Chief benefit of using a correspondence network is its utility to combat data-scarcity. Given N samples with keypoint annotation, we can generate $^NC_2$ training samples for training the local descriptor representations. The learned local descriptors do most of the heavy lifting by providing useful structural cues for 3D pose estimation. This helps us avoid extensive usage of synthetic data and the common pitfalls associated with it, such as domain shift [14] while testing on real samples. Compared to state-of-the-art works [25, 30], where millions of synthetic data samples were used for effecting training, we use only 8k renders of a single template 3D model per class (which is less than $1\%$ of the data used by [25, 30]). Another computational advantage we observe is in terms of run-time efficiency. Given a single image, we estimate the local descriptors for all the visible points on the object. This is in stark contrast to Huang et al. [11], where multiple images were used for generating local descriptors for each point of the object.

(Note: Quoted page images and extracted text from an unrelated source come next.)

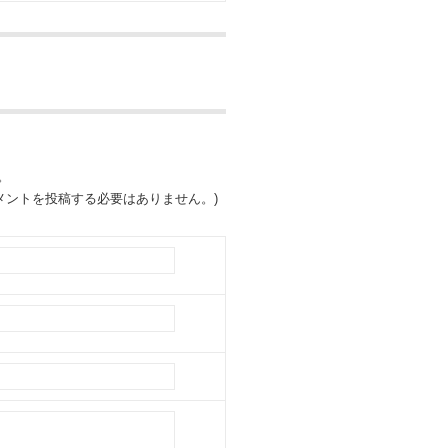
。
ントを投稿する必要はありません。)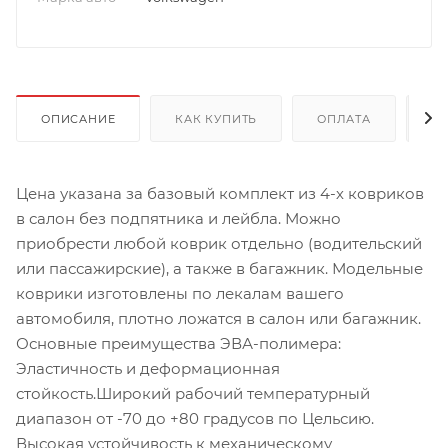
ОПИСАНИЕ
КАК КУПИТЬ
ОПЛАТА
Д
Цена указана за базовый комплект из 4-х ковриков
в салон без подпятника и лейбла. Можно
приобрести любой коврик отдельно (водительский
или пассажирские), а также в багажник. Модельные
коврики изготовлены по лекалам вашего
автомобиля, плотно ложатся в салон или багажник.
Основные преимущества ЭВА-полимера:
Эластичность и деформационная
стойкость.Широкий рабочий температурный
диапазон от -70 до +80 градусов по Цельсию.
Высокая устойчивость к механическому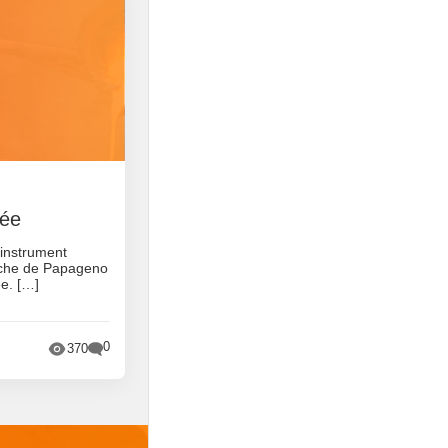
tée
 instrument
oche de Papageno
ée. […]
0
370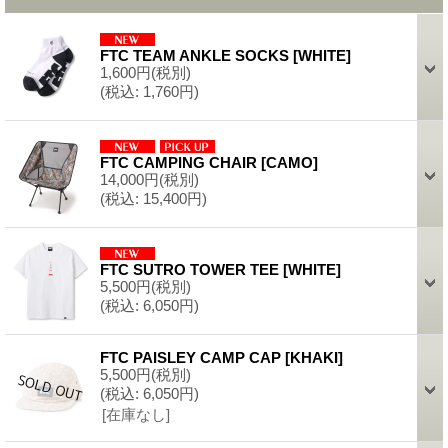
FTC TEAM ANKLE SOCKS
[
WHITE
]
1,600円
(税別)
(税込
:
1,760円)
FTC CAMPING CHAIR
[
CAMO
]
14,000円
(税別)
(税込
:
15,400円)
FTC SUTRO TOWER TEE
[
WHITE
]
5,500円
(税別)
(税込
:
6,050円)
FTC PAISLEY CAMP CAP
[
KHAKI
]
5,500円
(税別)
(税込
:
6,050円)
[在庫なし]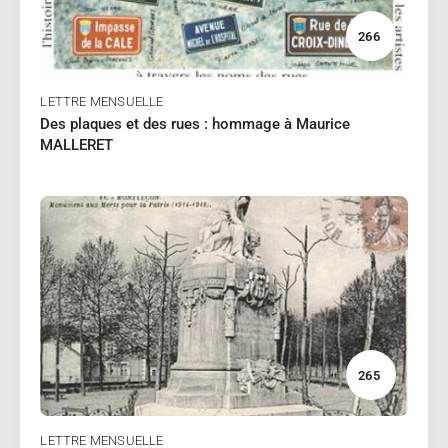
266
LETTRE MENSUELLE
Des plaques et des rues : hommage à Maurice
MALLERET
11/2023
LAROCHE Virginie
Lire
265
LETTRE MENSUELLE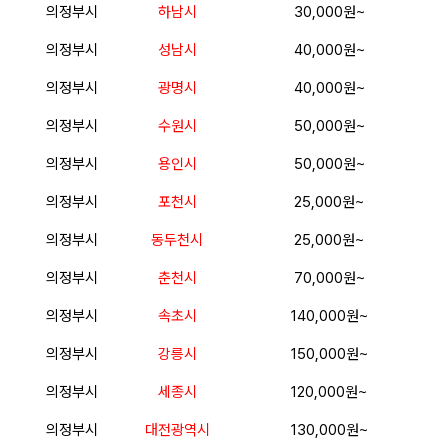
의정부시
하남시
30,000원~
의정부시
성남시
40,000원~
의정부시
광명시
40,000원~
의정부시
수원시
50,000원~
의정부시
용인시
50,000원~
의정부시
포천시
25,000원~
의정부시
동두천시
25,000원~
의정부시
춘천시
70,000원~
의정부시
속초시
140,000원~
의정부시
강릉시
150,000원~
의정부시
세종시
120,000원~
의정부시
대전광역시
130,000원~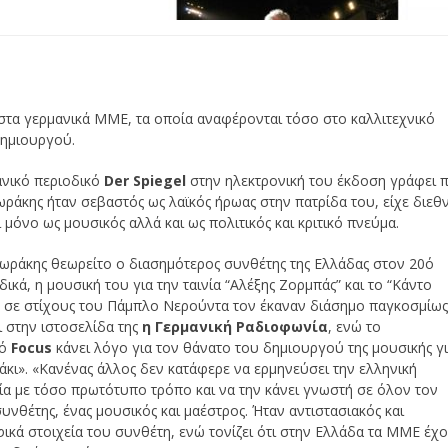
τα γερμανικά ΜΜΕ, τα οποία αναφέρονται τόσο στο καλλιτεχνικό
δημιουργού.
ανικό περιοδικό
Der Spiegel
στην ηλεκτρονική του έκδοση γράφει 
ράκης ήταν σεβαστός ως λαϊκός ήρωας στην πατρίδα του, είχε διεθ
 μόνο ως μουσικός αλλά και ως πολιτικός και κριτικό πνεύμα.
ωράκης θεωρείτο ο διασημότερος συνθέτης της Ελλάδας στον 20ό
ιδικά, η μουσική του για την ταινία “Αλέξης Ζορμπάς” και το “Κάντο
 σε στίχους του Πάμπλο Νερούντα τον έκαναν διάσημο παγκοσμίως
 στην ιστοσελίδα της
η
Γερμανική Ραδιοφωνία
, ενώ το
κό
Focus
κάνει λόγο για τον θάνατο του δημιουργού της μουσικής γ
άκι». «Κανένας άλλος δεν κατάφερε να ερμηνεύσει την ελληνική
α με τόσο πρωτότυπο τρόπο και να την κάνει γνωστή σε όλον τον
νθέτης, ένας μουσικός και μαέστρος. Ήταν αντιστασιακός και
αφικά στοιχεία του συνθέτη, ενώ τονίζει ότι στην Ελλάδα τα ΜΜΕ έχ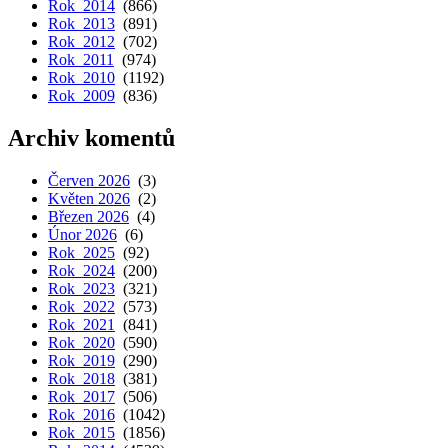
Rok 2014
(866)
Rok 2013
(891)
Rok 2012
(702)
Rok 2011
(974)
Rok 2010
(1192)
Rok 2009
(836)
Archiv komentů
Červen 2026
(3)
Květen 2026
(2)
Březen 2026
(4)
Únor 2026
(6)
Rok 2025
(92)
Rok 2024
(200)
Rok 2023
(321)
Rok 2022
(573)
Rok 2021
(841)
Rok 2020
(590)
Rok 2019
(290)
Rok 2018
(381)
Rok 2017
(506)
Rok 2016
(1042)
Rok 2015
(1856)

In most cases such as in [30], objects are represented by a sparse set of keypoints. Learning feature descriptors for only a few sparse semantic keypoints has many disadvantages. In such case, the models fails to learn efficient descriptors for spatial regions away from the defined semantic keypoint locations. However, information regarding parts away from these keypoints can also be useful for pose estimation. Hence, we propose to learn proxy-dense local descriptors to obtain more effective correspondence maps (see Fig. 3b and c). This also allows us to train the network more efficiently by generating enough amount of positive and negatives correspondence pairs. For achieving this objective, we generate dense keypoints for all images, details of which are presented in Sect. 3.3.

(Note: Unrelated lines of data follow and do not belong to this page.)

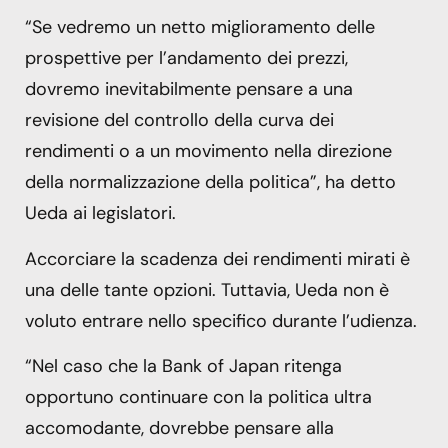
“Se vedremo un netto miglioramento delle
prospettive per l’andamento dei prezzi,
dovremo inevitabilmente pensare a una
revisione del controllo della curva dei
rendimenti o a un movimento nella direzione
della normalizzazione della politica”, ha detto
Ueda ai legislatori.
Accorciare la scadenza dei rendimenti mirati è
una delle tante opzioni. Tuttavia, Ueda non è
voluto entrare nello specifico durante l’udienza.
“Nel caso che la Bank of Japan ritenga
opportuno continuare con la politica ultra
accomodante, dovrebbe pensare alla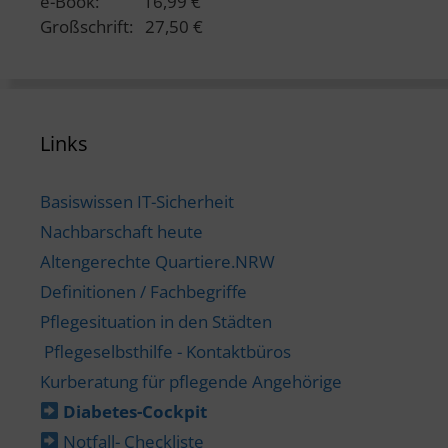
e-Book: 16,99 €
Großschrift: 27,50 €
Links
Basiswissen IT-Sicherheit
Nachbarschaft heute
Altengerechte Quartiere.NRW
Definitionen / Fachbegriffe
Pflegesituation in den Städten
Pflegeselbsthilfe - Kontaktbüros
Kurberatung für pflegende Angehörige
Diabetes-​Cockpit
Notfall- Checkliste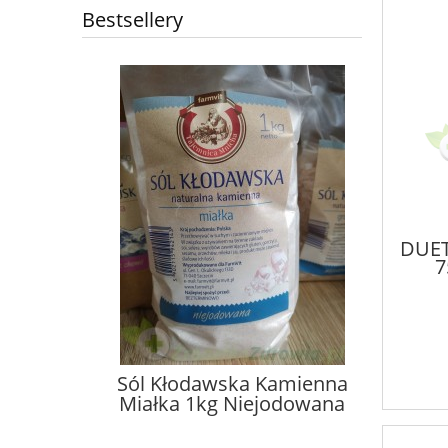
Bestsellery
DUET
7
ina i
Sól Kłodawska Kamienna
Olej ż
00ml
Miałka 1kg Niejodowana
gojnikie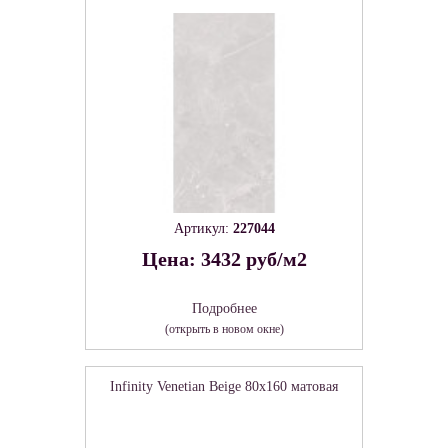
Артикул:
227044
Цена: 3432 руб/м2
Подробнее
(открыть в новом окне)
Infinity Venetian Beige 80х160 матовая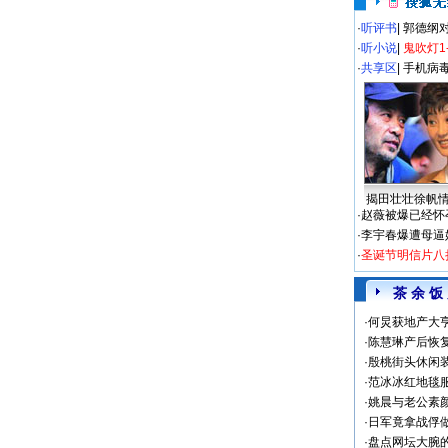
·
听评书
|
郭德纲
·
听小说
|
鬼吹灯1
·
共享区
|
手机病
揭田壮壮徐帆
·
赵薇被爆已经怀
·
李宇春爆遭母逼
·
圣诞节明信片八
茶 余 饭
·
何炅获地产大亨
·
陈慧琳产后恢复
·
殷桃街头休闲装
·
范冰冰红地毯
·
姚晨与老公素
·
日军竟拿战俘
·
盘点网坛大腕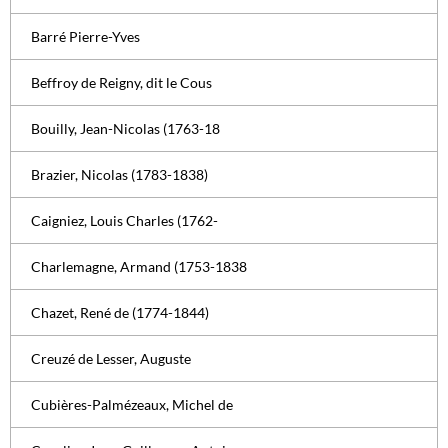
Barré Pierre-Yves
Beffroy de Reigny, dit le Cous
Bouilly, Jean-Nicolas (1763-18
Brazier, Nicolas (1783-1838)
Caigniez, Louis Charles (1762-
Charlemagne, Armand (1753-1838
Chazet, René de (1774-1844)
Creuzé de Lesser, Auguste
Cubières-Palmézeaux, Michel de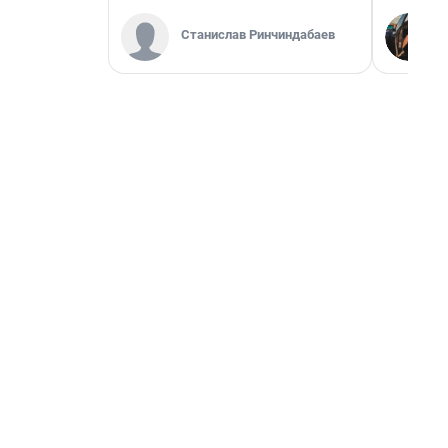
Станислав Ринчиндабаев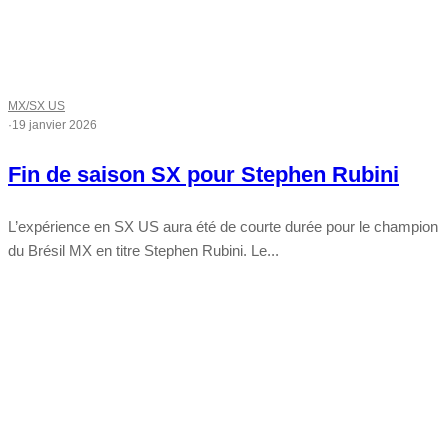
MX/SX US
·
19 janvier 2026
Fin de saison SX pour Stephen Rubini
L’expérience en SX US aura été de courte durée pour le champion
du Brésil MX en titre Stephen Rubini. Le...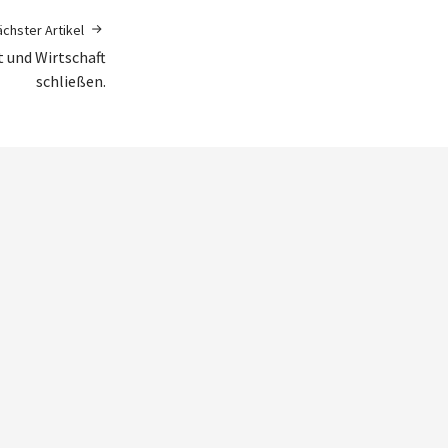
chster Artikel
 und Wirtschaft
schließen.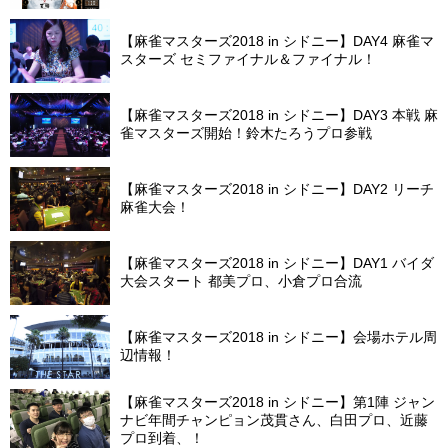
【麻雀マスターズ2018 in シドニー】DAY4 麻雀マ
スターズ セミファイナル＆ファイナル！
【麻雀マスターズ2018 in シドニー】DAY3 本戦 麻
雀マスターズ開始！鈴木たろうプロ参戦
【麻雀マスターズ2018 in シドニー】DAY2 リーチ
麻雀大会！
【麻雀マスターズ2018 in シドニー】DAY1 バイダ
大会スタート 都美プロ、小倉プロ合流
【麻雀マスターズ2018 in シドニー】会場ホテル周
辺情報！
【麻雀マスターズ2018 in シドニー】第1陣 ジャン
ナビ年間チャンピョン茂貫さん、白田プロ、近藤
プロ到着、！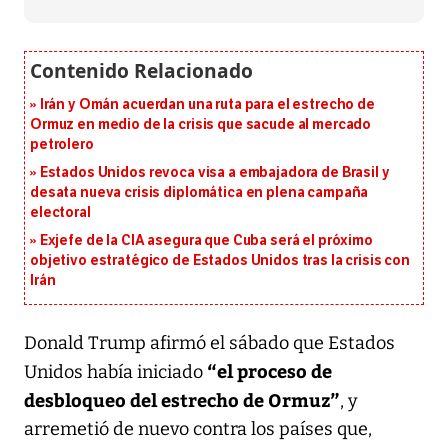
Irán y Omán acuerdan una ruta para el estrecho de
Ormuz en medio de la crisis que sacude al mercado
petrolero
Estados Unidos revoca visa a embajadora de Brasil y
desata nueva crisis diplomática en plena campaña
electoral
Exjefe de la CIA asegura que Cuba será el próximo
objetivo estratégico de Estados Unidos tras la crisis con
Irán
Donald Trump afirmó el sábado que Estados
“el proceso de
Unidos había iniciado
desbloqueo del estrecho de Ormuz”
, y
arremetió de nuevo contra los países que,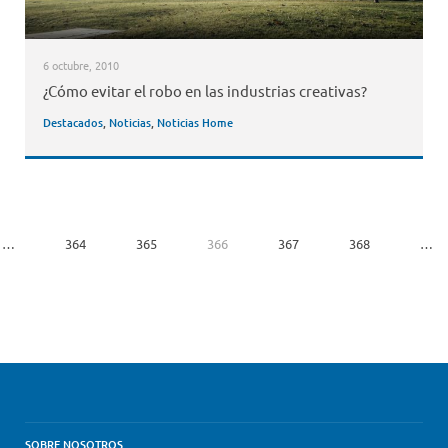
6 octubre, 2010
¿Cómo evitar el robo en las industrias creativas?
Destacados
,
Noticias
,
Noticias Home
…
364
365
366
367
368
…
SOBRE NOSOTROS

Correspondence Network Architecture: The siamese network contains two branches with shared weights. It is trained on the generated key-point annotations (details in Sect. 3.3) using the loss, Eq. 1 described above. For the Siamese network, we employ a standard Googlenet [26] architecture with imagenet pretrained weights. Further, to obtain spatially aligned local features $L_I$, we use a convolutional spatial transformation layer after pool4 layer of googlenet architecture, as proposed in UCN [5]. The use of convolutional spatial transformation layer is found to be very useful for semantic part correspondence in presence of reasonably high pose and intra-class variations.

3.2 Keypoint Correspondence Maps

The CNN introduced in the previous section provides a spatial local descriptor map $L_{I_1}$ for a rendered synthetic image $I_1$. Now, using the keypoint annotations rendered from the 3D template model, we want to generate a spatial map, which can capture the location of corresponding keypoint in a given real image, $I_2$. To achieve this we propose to utilize pairwise descriptor correlation between both the images. Let, $L_{I_1}$ is of size $h \times w \times d$, and $x_k$ represents a keypoint in $I_1$. Now our goal is to estimate a correspondence map of keypoint $x_k$ for the real image $I_2$. By taking correlation of the local descriptor at $x_k$, $L_{I_1}(x_k)$ with all locations $(i',j')$ of the spatial local descriptor for image $I_2$, i.e. $L_{I_2}$, correspondence maps are obtained for each keypoint, $x_k$. Using max-out Hadamard product H, we compute the pairwise descriptor correlation for any $(i',j')$ in $I_2$ and $x_k$ in $I_1$ as follows:

$$ H(x_k, (i,j)) = \max (0,L_{I_1}(x_k)^T L_{I_2}(i',j')) $$

$$ C_{x_k,I_2}(L_{I_1}(x_k), \; L_{I_2}(i',j')) = \frac{\exp ^{H(x_k,i,j)}}{\sum _{p, q} \exp ^{H(x_k,p,q)}} $$

As the learned local descriptors are unit normalized, the max-out Hadamard product $H(x_k, (i,j))$ represents only positive correlation between local descriptor at $x_k$ with local descriptors of all locations (i, j) in image $I_2$. By applying softmax on the entire map of rectified Hadamard product, multiple high correlation values will be suppressed by making the highest correlation value more prominent in the final correspondence map. Such normalization step is in line with the traditionally used second nearest neighbor test proposed by Lowe et al. [16]. Using the above formulation, keypoint correspondence maps $C_{x_k,I_2}$ is generated for a set of sparse structurally important keypoints $x_k, for k=1,2,...,N$ in image $I_1$. The structurally important keypoints that we use for each object class are the same as the ones used by [30]. Finally, We use the structurally important keypoint set for individual object category as defined by Wu et al. [30]. Finally the stacked correspondence map for all structural keypoints of $I_1$ computed for image $I_2$ is represented by $K(I_1, I_2)$. Here $K(I_1, I_2)$ is of size $N \times h \times w$, where N is the number of keypoints.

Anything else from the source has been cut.